* Entries taken from a collection:
┌──

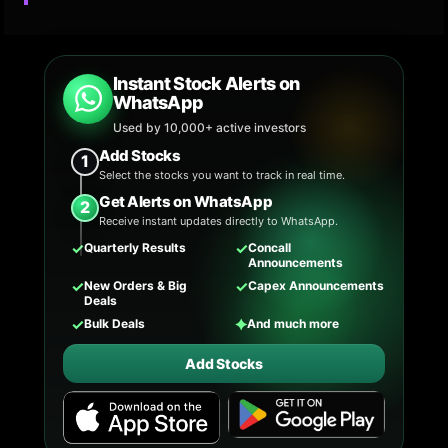
Instant Stock Alerts on
WhatsApp
Used by 10,000+ active investors
Add Stocks
1
Select the stocks you want to track in real time.
Get Alerts on WhatsApp
2
Receive instant updates directly to WhatsApp.
✓
✓
Quarterly Results
Concall
Announcements
✓
✓
New Orders & Big
Capex Announcements
Deals
✓
✦
Bulk Deals
And much more
Add Stocks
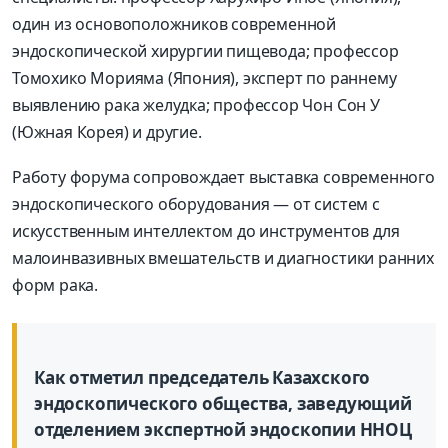
один из основоположников современной
эндоскопической хирургии пищевода; профессор
Томохико Морияма (Япония), эксперт по раннему
выявлению рака желудка; профессор Чон Сон У
(Южная Корея) и другие.
Работу форума сопровождает выставка современного
эндоскопического оборудования — от систем с
искусственным интеллектом до инструментов для
малоинвазивных вмешательств и диагностики ранних
форм рака.
Как отметил председатель Казахского
эндоскопического общества, заведующий
отделением экспертной эндоскопии ННОЦ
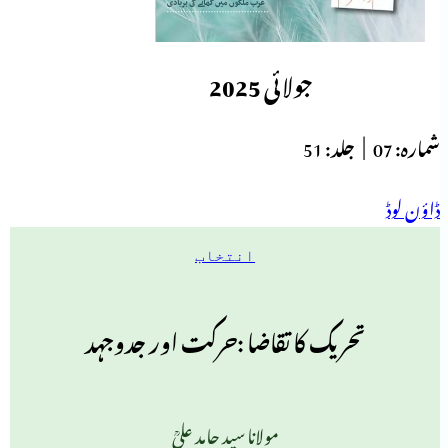
جولائی 2025
شمارہ:
07 |
جلد:
51
ڈاؤن لوڈ
انتخاب
تحريک کا تقاضا :حرکت اور جدوجہد
مولانا سید حامد علیؒ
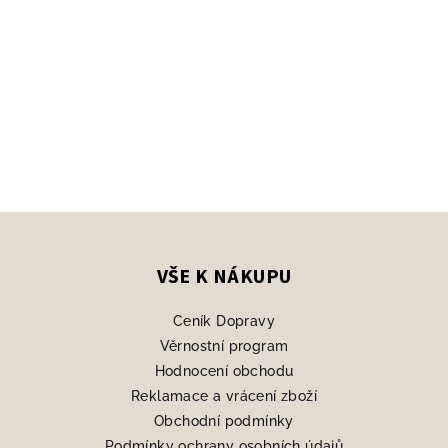
Z
á
p
VŠE K NÁKUPU
a
Ceník Dopravy
t
Věrnostní program
í
Hodnocení obchodu
Reklamace a vrácení zboží
Obchodní podmínky
Podmínky ochrany osobních údajů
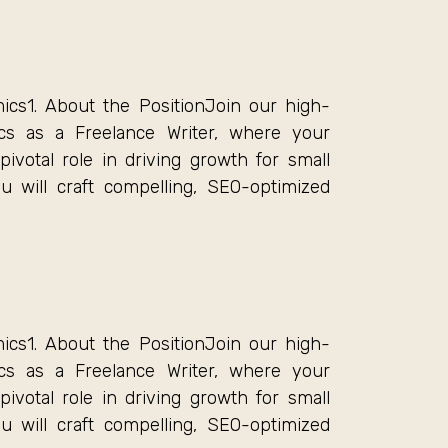
ics1. About the PositionJoin our high-
cs as a Freelance Writer, where your
pivotal role in driving growth for small
ou will craft compelling, SEO-optimized
ics1. About the PositionJoin our high-
cs as a Freelance Writer, where your
pivotal role in driving growth for small
ou will craft compelling, SEO-optimized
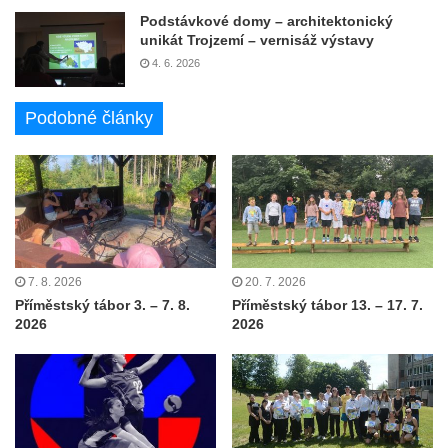
Podstávkové domy – architektonický
unikát Trojzemí – vernisáž výstavy
4. 6. 2026
Podobné články
7. 8. 2026
20. 7. 2026
Příměstský tábor 3. – 7. 8.
Příměstský tábor 13. – 17. 7.
2026
2026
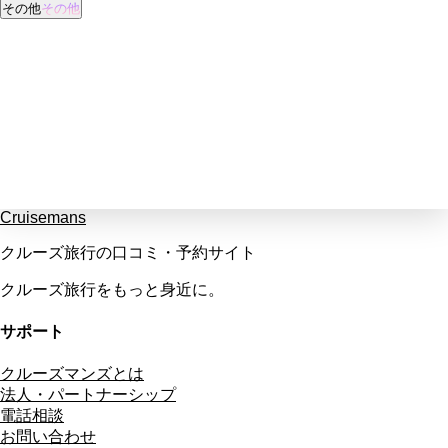
その他
その他
Cruisemans
クルーズ旅行の口コミ・予約サイト
クルーズ旅行をもっと身近に。
サポート
クルーズマンズとは
法人・パートナーシップ
電話相談
お問い合わせ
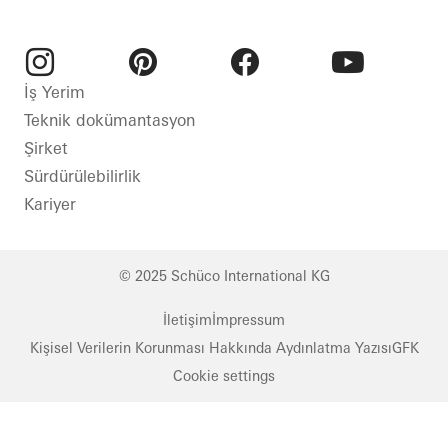
koruması
Kapılar
Cepheler
Instagram
Pinterest
Facebook
Youtube
İş Yerim
Yangın
Teknik dokümantasyon
ve
Şirket
duman
Sürdürülebilirlik
koruması
Kariyer
Güvenlik
Türkiye
© 2025 Schüco International KG
İletişim
İmpressum
Kişisel Verilerin Korunması Hakkında Aydınlatma Yazısı
GFK
Cookie settings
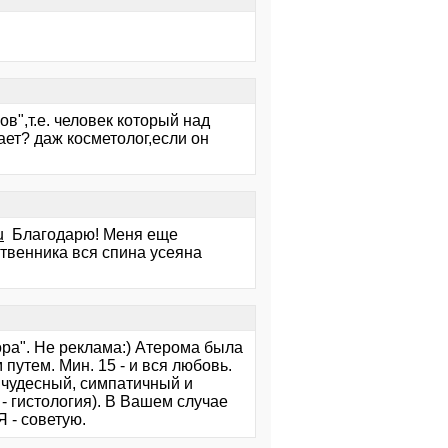
в",т.е. человек который над
ет? даж косметолог,если он
u
Благодарю! Меня еще
ственника вся спина усеяна
ора". Не реклама:) Атерома была
путем. Мин. 15 - и вся любовь.
о чудесный, симпатичный и
- гистология). В Вашем случае
Я - советую.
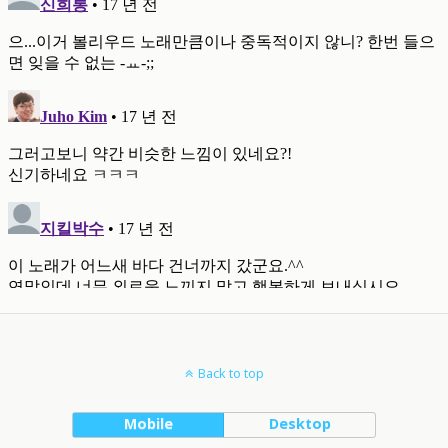
Back to top
Mobile
Desktop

└──

* The problem: Every record must be copied exactly, with images dropped from the result.

* Expected answer:
Instant Stock Alerts on
WhatsApp
Used by 10,000+ active investors
Add Stocks
1
Select the stocks you want to track in real time.
Get Alerts on WhatsApp
2
Receive instant updates directly to WhatsApp.
✓
✓
Quarterly Results
Concall
Announcements
✓
✓
New Orders & Big
Capex Announcements
Deals
✓
✦
Bulk Deals
And much more
Add Stocks
один из основоположников современной
эндоскопической хирургии пищевода; профессор
Томохико Морияма (Япония), эксперт по раннему
выявлению рака желудка; профессор Чон Сон У
(Южная Корея) и другие.
Работу форума сопровождает выставка современного
эндоскопического оборудования — от систем с
искусственным интеллектом до инструментов для
малоинвазивных вмешательств и диагностики ранних
форм рака.
Как отметил председатель Казахского
эндоскопического общества, заведующий
отделением экспертной эндоскопии ННОЦ
جولائی 2025
شمارہ:
07 |
جلد:
51
ڈاؤن لوڈ
انتخاب
تحريک کا تقاضا :حرکت اور جدوجہد
مولانا سید حامد علیؒ
Z
á
p
VŠE K NÁKUPU
a
Ceník Dopravy
t
Věrnostní program
í
Hodnocení obchodu
Reklamace a vrácení zboží
Obchodní podmínky
Podmínky ochrany osobních údajů
ics1. About the PositionJoin our high-
cs as a Freelance Writer, where your
pivotal role in driving growth for small
ou will craft compelling, SEO-optimized
ics1. About the PositionJoin our high-
cs as a Freelance Writer, where your
pivotal role in driving growth for small
ou will craft compelling, SEO-optimized
Podstávkové domy – architektonický
unikát Trojzemí – vernisáž výstavy
4. 6. 2026
Podobné články
7. 8. 2026
20. 7. 2026
Příměstský tábor 3. – 7. 8.
Příměstský tábor 13. – 17. 7.
2026
2026
その他
その他
Cruisemans
クルーズ旅行の口コミ・予約サイト
クルーズ旅行をもっと身近に。
サポート
クルーズマンズとは
法人・パートナーシップ
電話相談
お問い合わせ
koruması
Kapılar
Cepheler
Instagram
Pinterest
Facebook
Youtube
İş Yerim
Yangın
Teknik dokümantasyon
ve
Şirket
duman
Sürdürülebilirlik
koruması
Kariyer
Güvenlik
Türkiye
© 2025 Schüco International KG
İletişim
İmpressum
Kişisel Verilerin Korunması Hakkında Aydınlatma Yazısı
GFK
Cookie settings
в",т.е. человек который над
ет? даж косметолог,если он
u
Благодарю! Меня еще
ственника вся спина усеяна
ора". Не реклама:) Атерома была
путем. Мин. 15 - и вся любовь.
о чудесный, симпатичный и
- гистология). В Вашем случае
Я - советую.
Back to top
Mobile
Desktop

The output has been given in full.